Options included full doors, half doors, windscreen and scalable racking system for payload.

====Counter Drone====
Dual cab equipped with either a 30mm M230LF cannon, a 7.62mm M134 minigun or a VAMPIRE rocket launcher.

==Etymology==
The Hawkei is named after Acanthophis hawkei, a species of death adder. In turn, the snake is named after former Prime Minister of Australia Bob Hawke.

==Operators==

=== Current operators ===

- Australia
 1,098 Hawkei in service with the Australian Army and the Royal Australian Air Force, with final deliveries in August 2025 (1,100 ordered with two sold back to Thales Australia).

===Potential operators===

- Canada
 The Canadian Army is looking for a successor of the Mercedes G-Wagon and Chevrolet Silverado under the Light Utility Vehicle (LUV) project.
 The project has a budget of $250 to 499 million Canadian dollars, and is expected to be implemented in 2027 or 2028, and delivery to start in 2028 or 2029, until 2031 or 2032.
 Several vehicles are being considered.
- Roshel probably with the Senator which is already being manufactured in Canada, and being supplied by Canada to Ukraine.
- Thales Hawkei which was observed ongoing testing in Canada in April 2020.

- Japan
 On 5 August 2022, it was reported in Japan that Mitsubishi Heavy Industries may manufacture the Hawkei under licence from Thales in case the contract is awarded to them for the JGSDF. It's marketed to replace the Komatsu LAV. The Hawkei and the Mowag Eagle V were ordered in limited quantity for trials in 2023, and were observed on public roads in Japan.
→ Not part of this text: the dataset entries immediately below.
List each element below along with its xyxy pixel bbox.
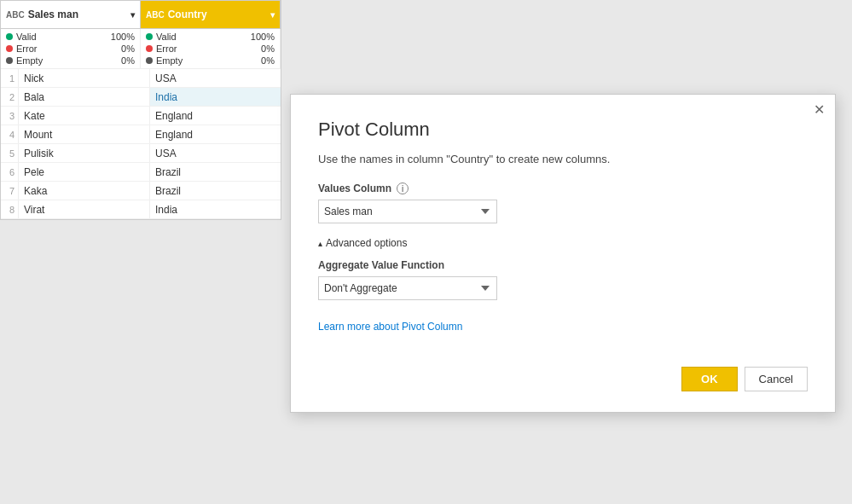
stat-valid-label-col2: Valid — [156, 32, 247, 42]
row-number: 8 — [1, 205, 18, 215]
table-row: 8ViratIndia — [1, 200, 281, 219]
row-cell-name: Virat — [18, 200, 149, 218]
learn-more-link[interactable]: Learn more about Pivot Column — [318, 321, 462, 333]
dot-error-col2 — [146, 45, 153, 52]
row-cell-country: India — [149, 88, 281, 106]
table-row: 4MountEngland — [1, 125, 281, 144]
row-cell-country: India — [149, 200, 281, 218]
col-dropdown-salesman[interactable]: ▾ — [130, 10, 135, 20]
stat-empty-col1: Empty 0% — [6, 55, 135, 67]
col-header-country[interactable]: ABC Country ▾ — [141, 1, 281, 28]
row-cell-country: Brazil — [149, 163, 281, 181]
stat-error-col2: Error 0% — [146, 43, 275, 55]
values-column-select-wrapper: Sales man — [318, 200, 497, 223]
advanced-options-label: Advanced options — [326, 237, 407, 249]
dot-error-col1 — [6, 45, 13, 52]
stats-col2: Valid 100% Error 0% Empty 0% — [141, 29, 281, 68]
col-header-salesman[interactable]: ABC Sales man ▾ — [1, 1, 141, 28]
values-column-select[interactable]: Sales man — [318, 200, 497, 223]
advanced-options-toggle[interactable]: ▴ Advanced options — [318, 237, 808, 249]
row-cell-country: USA — [149, 144, 281, 162]
stat-valid-value-col1: 100% — [111, 32, 135, 42]
row-number: 6 — [1, 167, 18, 177]
stat-valid-value-col2: 100% — [251, 32, 275, 42]
table-row: 5PulisikUSA — [1, 144, 281, 163]
table-row: 2BalaIndia — [1, 88, 281, 107]
row-number: 2 — [1, 92, 18, 102]
values-column-label: Values Column i — [318, 182, 808, 194]
ok-button[interactable]: OK — [681, 367, 738, 391]
stat-valid-label-col1: Valid — [16, 32, 107, 42]
aggregate-group: Aggregate Value Function Don't Aggregate… — [318, 259, 808, 300]
modal-close-button[interactable]: ✕ — [814, 103, 825, 117]
stat-empty-value-col1: 0% — [121, 55, 135, 66]
row-cell-name: Pulisik — [18, 144, 149, 162]
row-cell-country: USA — [149, 69, 281, 87]
modal-footer: OK Cancel — [318, 367, 808, 391]
stat-empty-label-col1: Empty — [16, 55, 118, 66]
stat-valid-col2: Valid 100% — [146, 31, 275, 43]
stat-error-label-col1: Error — [16, 43, 118, 54]
row-cell-name: Kaka — [18, 182, 149, 200]
data-rows: 1NickUSA2BalaIndia3KateEngland4MountEngl… — [1, 69, 281, 219]
row-cell-country: England — [149, 107, 281, 125]
col-dropdown-country[interactable]: ▾ — [270, 10, 275, 20]
row-cell-name: Nick — [18, 69, 149, 87]
row-number: 7 — [1, 186, 18, 196]
aggregate-select-wrapper: Don't Aggregate Sum Average Min Max Coun… — [318, 276, 497, 300]
stat-valid-col1: Valid 100% — [6, 31, 135, 43]
pivot-column-modal: ✕ Pivot Column Use the names in column "… — [290, 94, 836, 413]
stats-col1: Valid 100% Error 0% Empty 0% — [1, 29, 141, 68]
stat-error-col1: Error 0% — [6, 43, 135, 55]
stat-error-label-col2: Error — [156, 43, 258, 54]
table-header: ABC Sales man ▾ ABC Country ▾ — [1, 1, 281, 29]
stat-error-value-col2: 0% — [261, 43, 275, 54]
values-column-group: Values Column i Sales man — [318, 182, 808, 223]
dot-valid-col1 — [6, 33, 13, 40]
row-cell-name: Pele — [18, 163, 149, 181]
modal-title: Pivot Column — [318, 119, 808, 141]
modal-description: Use the names in column "Country" to cre… — [318, 153, 808, 165]
stats-row: Valid 100% Error 0% Empty 0% Valid 100% — [1, 29, 281, 69]
row-cell-name: Kate — [18, 107, 149, 125]
col-type-icon-salesman: ABC — [6, 10, 25, 20]
row-number: 3 — [1, 111, 18, 121]
row-number: 1 — [1, 73, 18, 84]
dot-empty-col1 — [6, 57, 13, 64]
col-label-salesman: Sales man — [28, 9, 127, 20]
row-number: 5 — [1, 148, 18, 159]
values-column-info-icon[interactable]: i — [397, 182, 409, 194]
col-label-country: Country — [168, 9, 267, 20]
advanced-arrow-icon: ▴ — [318, 239, 322, 248]
stat-empty-col2: Empty 0% — [146, 55, 275, 67]
data-table: ABC Sales man ▾ ABC Country ▾ Valid 100%… — [0, 0, 281, 220]
stat-empty-value-col2: 0% — [261, 55, 275, 66]
stat-error-value-col1: 0% — [121, 43, 135, 54]
aggregate-select[interactable]: Don't Aggregate Sum Average Min Max Coun… — [318, 276, 497, 300]
aggregate-label: Aggregate Value Function — [318, 259, 808, 271]
table-row: 3KateEngland — [1, 107, 281, 125]
row-cell-country: Brazil — [149, 182, 281, 200]
stat-empty-label-col2: Empty — [156, 55, 258, 66]
row-cell-name: Bala — [18, 88, 149, 106]
table-row: 6PeleBrazil — [1, 163, 281, 182]
dot-valid-col2 — [146, 33, 153, 40]
col-type-icon-country: ABC — [146, 10, 165, 20]
row-cell-country: England — [149, 125, 281, 143]
cancel-button[interactable]: Cancel — [745, 367, 808, 391]
dot-empty-col2 — [146, 57, 153, 64]
table-row: 7KakaBrazil — [1, 182, 281, 200]
table-row: 1NickUSA — [1, 69, 281, 88]
row-cell-name: Mount — [18, 125, 149, 143]
row-number: 4 — [1, 130, 18, 140]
The Japanese Ministry of Defense has an initial requirement for around 1,000 vehicles if the Hawkei wins the contract.

- United Kingdom
 Thales UK is offering the Bushmaster and the Hawkei for the Land Mobility Programme.
 The Hawkei would be part of the Light Protected Mobility category, whose role would consist of command and liaison, command and control, patrol tasks, ISTAR, GBAD, CBRN, tactical support and utility. This category will replace the Stormer HVM, FV430 Bulldog, Iveco LMV (Panther) and the Foxhound.

=== Failed bids ===

- France and Belgium
 THE VBAE programme (Véhicule Blindé d’Aide à Engagement) is a future light armoured vehicle in collaboration between France and Belgium. For the French Army, it will replace the VBL.
 The Thales Hawkei was one of the competitors.
 In December 2023 OCCAR signed a cooperation agreement with Arquus, Nexter (KNDS France) and John Cockerill to pre-design a contender for the VBAE programme. In July 2024, the development was approved and therefore, unless major changes, the Scarabee will become the VBAE.

- Poland
 The Thales Hawkei was one of the four finalists of the Pegaz Programme. This programme was initially planned in two phases. The first phase intended to equip the special operations forces and the military police with 4×4 to participate in missions such as patrol, intervention, counter-terrorism and reconnaissance scenarios. In the longer run, the winner of the competition was intended to become the new multi-purpose 4×4 of the Polish Army.
 The pre-selected vehicles were the Fortress Mk2 (French), Thales Hawkei (Australia), Patriot II (Polish / Czech) and Tur V.
 In 2021, the programme was cancelled. This programme could have resulted in an initial purchase of 50 vehicles, and as many as 700 over the long term.